## Recorded data

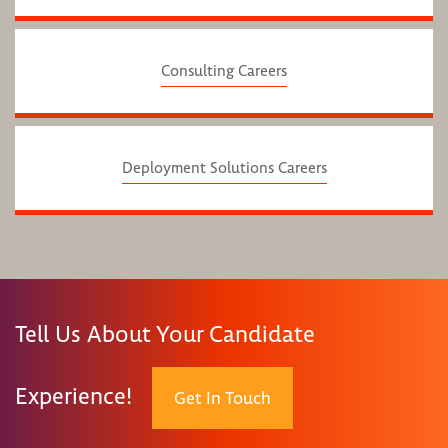
Consulting Careers
Deployment Solutions Careers
Tell Us About Your Candidate
Experience!
Get In Touch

## Aim of the exercise
Exactly one number should be given, showing how many lines of the material above contain the string "Careers".

## Worked solution
2